Nicolas Sarkozy a-t-il raison d’affirmer que la France est aujourd’hui plutôt à droite ?

Tout l’espace européen opère depuis quelques années un glissement culturel et idéologique vers la droite. Les citoyens se sentent percutés par deux grandes transformations: la globalisation, vécue comme une agression économique et sociale, et le basculement démographique, avec la nécessite d’une immigration de plus en plus importante, et le choc que cela induit sur les identités et les valeurs. Ces transformations affectent donc le patrimoine matériel et le patrimoine spirituel, le niveau de vie et le style de vie. D’où le glissement à droite, vers un populisme patrimonial. Troisième raison au glissement la faillite financière de notre Etat, qui empêche d’utiliser la dépense publique pour limiter les effets des transformations. Cela veut dire que la gauche est finie, elle n’a plus les moyens de sa politique.

Comment expliquer, dans ce contexte, le désarroi de la droite ?

La droite a gagné la bataille des idées, mais elle ne sait pas pourquoi. Ce n’est pas l’UMP qui a fait gagner la droite, mais la société française. Et c’est pourquoi la grande idée de faire tenir la France de droite dans un seul grand parti, l’UMP, a échoue au moment où la droite essayait de s’unifier, elle progressait dans la société en se diversifiant. D’un côte vers le Front national, une forme de droite nationaliste et xénophobe, en réaction à l’altération du patrimoine matériel et spirituel.
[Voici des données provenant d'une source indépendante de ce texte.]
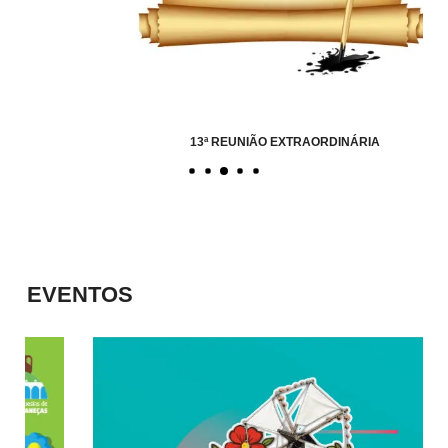
13ª REUNIÃO EXTRAORDINÁRIA
EVENTOS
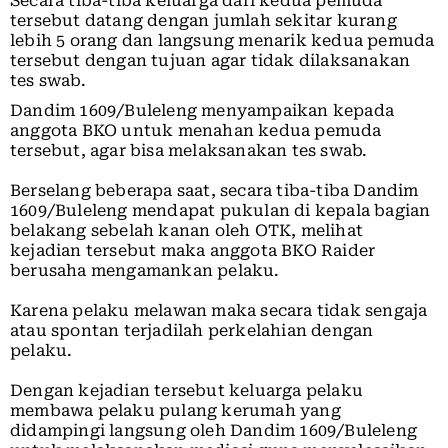
Secara tiba-tiba keluarga dari kedua pemuda
tersebut datang dengan jumlah sekitar kurang
lebih 5 orang dan langsung menarik kedua pemuda
tersebut dengan tujuan agar tidak dilaksanakan
tes swab.
Dandim 1609/Buleleng menyampaikan kepada
anggota BKO untuk menahan kedua pemuda
tersebut, agar bisa melaksanakan tes swab.
Berselang beberapa saat, secara tiba-tiba Dandim
1609/Buleleng mendapat pukulan di kepala bagian
belakang sebelah kanan oleh OTK, melihat
kejadian tersebut maka anggota BKO Raider
berusaha mengamankan pelaku.
Karena pelaku melawan maka secara tidak sengaja
atau spontan terjadilah perkelahian dengan
pelaku.
Dengan kejadian tersebut keluarga pelaku
membawa pelaku pulang kerumah yang
didampingi langsung oleh Dandim 1609/Buleleng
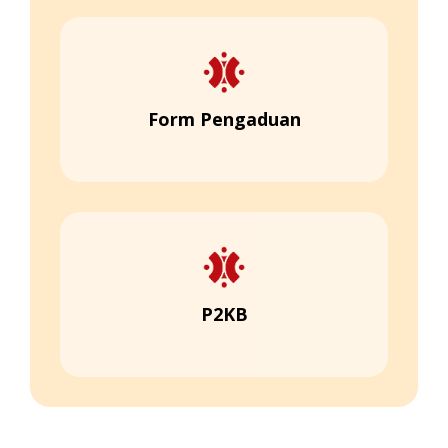
Form Pengaduan
P2KB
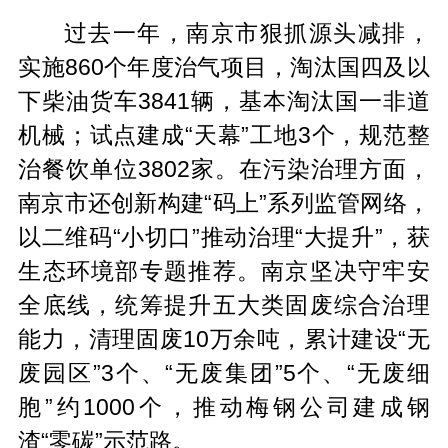
过去一年，南京市狠抓源头减排，
实施860个年度治气项目，淘汰国四及以
下柴油货车3841辆，基本淘汰国一非道
机械；试点建成“天幕”工地3个，规范整
治餐饮单位3802家。在污染治理方面，
南京市还创新构建“码上”系列监管网络，
以二维码“小切口”推动治理“大提升”，获
生态环境部专题推荐。南京坚决守牢安
全底线，统筹提升五大类固废综合治理
能力，清理固废10万余吨，累计建设“无
废园区”3个、“无废集团”5个、“无废细
胞”约1000个，推动梅钢公司建成钢
渣“零碳”示范路。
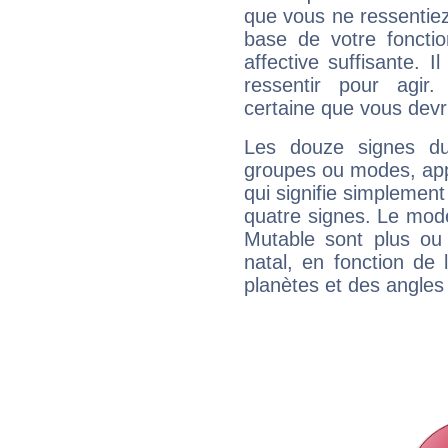
que vous ne ressentiez 
base de votre foncti
affective suffisante. 
ressentir pour agir.
certaine que vous devr
Les douze signes du
groupes ou modes, app
qui signifie simplemen
quatre signes. Le mod
Mutable sont plus ou
natal, en fonction de
planètes et des angles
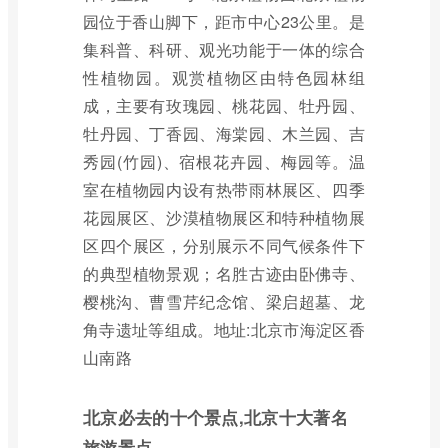
园位于香山脚下，距市中心23公里。是
集科普、科研、观光功能于一体的综合
性植物园。观赏植物区由特色园林组
成，主要有玫瑰园、桃花园、牡丹园、
牡丹园、丁香园、海棠园、木兰园、吉
秀园(竹园)、宿根花卉园、梅园等。温
室在植物园内设有热带雨林展区、四季
花园展区、沙漠植物展区和特种植物展
区四个展区，分别展示不同气候条件下
的典型植物景观；名胜古迹由卧佛寺、
樱桃沟、曹雪芹纪念馆、梁启超墓、龙
角寺遗址等组成。地址:北京市海淀区香
山南路
北京必去的十个景点,北京十大著名
旅游景点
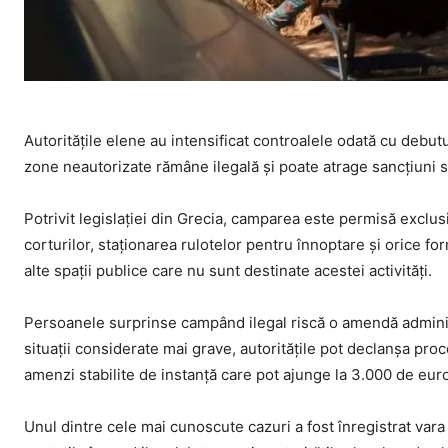
Autoritățile elene au intensificat controalele odată cu debutu
zone neautorizate rămâne ilegală și poate atrage sancțiuni 
Potrivit legislației din Grecia, camparea este permisă exclusi
corturilor, staționarea rulotelor pentru înnoptare și orice fo
alte spații publice care nu sunt destinate acestei activități.
Persoanele surprinse campând ilegal riscă o amendă adminis
situații considerate mai grave, autoritățile pot declanșa proc
amenzi stabilite de instanță care pot ajunge la 3.000 de eur
Unul dintre cele mai cunoscute cazuri a fost înregistrat vara 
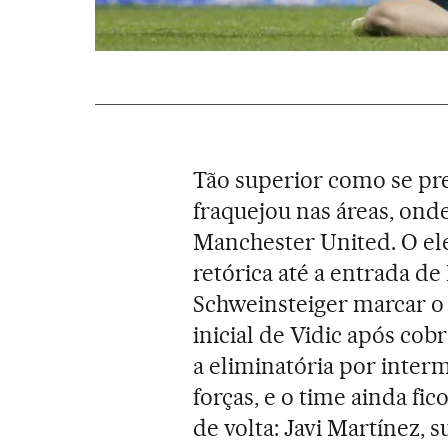
Tão superior como se pr
fraquejou nas áreas, onde
Manchester United. O el
retórica até a entrada de
Schweinsteiger marcar o
inicial de Vidic após cob
a eliminatória por interm
forças, e o time ainda fi
de volta: Javi Martínez,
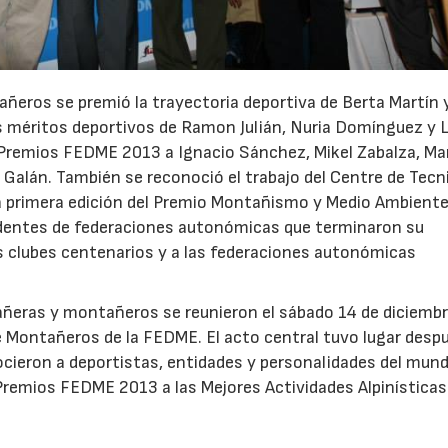
añeros se premió la trayectoria deportiva de Berta Martín 
s méritos deportivos de Ramon Julián, Nuria Domínguez y L
s Premios FEDME 2013 a Ignacio Sánchez, Mikel Zabalza, Ma
l Galán. También se reconoció el trabajo del Centre de Tecn
la primera edición del Premio Montañismo y Medio Ambiente.
esidentes de federaciones autonómicas que terminaron su
os clubes centenarios y a las federaciones autonómicas
ñeras y montañeros se reunieron el sábado 14 de diciembr
e Montañeros de la FEDME. El acto central tuvo lugar desp
cieron a deportistas, entidades y personalidades del mund
Premios FEDME 2013 a las Mejores Actividades Alpinísticas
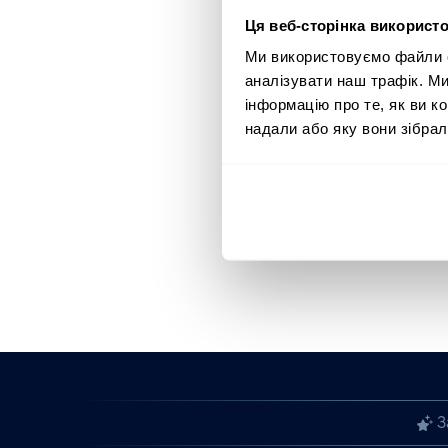
Ця веб-сторінка використо
Ми використовуємо файли co
аналізувати наш трафік. М
інформацію про те, як ви к
надали або яку вони зібрал
З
Vous dites « droite », et pas « extrême droite » pour le FN ?

Oui, car le Front national de Marine Le Pen s’est émancipé de l’extrême droite c’est la fin de l’après-guerre, de l’ère post-coloniale, le début d’une époque nouvelle, populiste. Cette traction de la droite a beaucoup progressé et progressera encore. Et l’UMP a commis l’erreur de vouloir la concurrencer, avec une bonne et une mauvaise idée. La bonne, c’est de sortir de l’ostracisme des thèmes comme l’immigration et l’insécurité, qui explique le succès de Nicolas Sarkozy en 2007. La mauvaise, c’est d’en faire l’alpha et l’oméga de l’action politique, au lieu de les inscrire dans un projet plus large Or ce sont des secteurs sur lesquels il est difficile d’obtenir des résultats, et que le Front national maîtrise mieux que l’UMP.

Et l’autre côté de la droite ?

C’est l’électorat centriste, que ]’estime a 20% voire 25%, qui est modéré, écolo, européen, décentralisateur, plutôt libéral, pour l’entreprise, la justice sociale. Depuis l’erreur historique de François Bayrou, qui n’a pas rallié Nicolas Sarkozy entre les deux tours de 2007, cet électoral est orphelin. II est sorti du jeu, dans des proportions très importantes qui expliquent en partie l’abstention. La droite a grandi dans la société avec les centristes et avec les populistes, mais ces deux forces ne se sont pas retrouvées dans l’UMP.

Et Nicolas Sarkozy ?

Il a réussi une révolution culturelle, par toute une série de ruptures de conventions figées depuis la Libération. II a fait entrer la droite française dans l’ère de la globalisation. Jusque dans le style, en rendant la fonction plus ordinaire, plus démocratique. Le problème est qu’il a affronté une crise économique radicale, historique, qui lui a fait perdre la main sur les évènements. II n’a pas pu construire un nouveau modèle avec autant de soin qu’il a défait l’ancien. Cela crée un état de suspension entre l’ancien et le nouveau, une impression de chaos. La seule manière pour lui de s’en sortir est maintenant d’arrêter les réformes, et d’ouvrir un grand travail de réflexion sur le nouveau modèle à inventer, proposer des pistes aux Français – et alors, il peut gagner en 2012.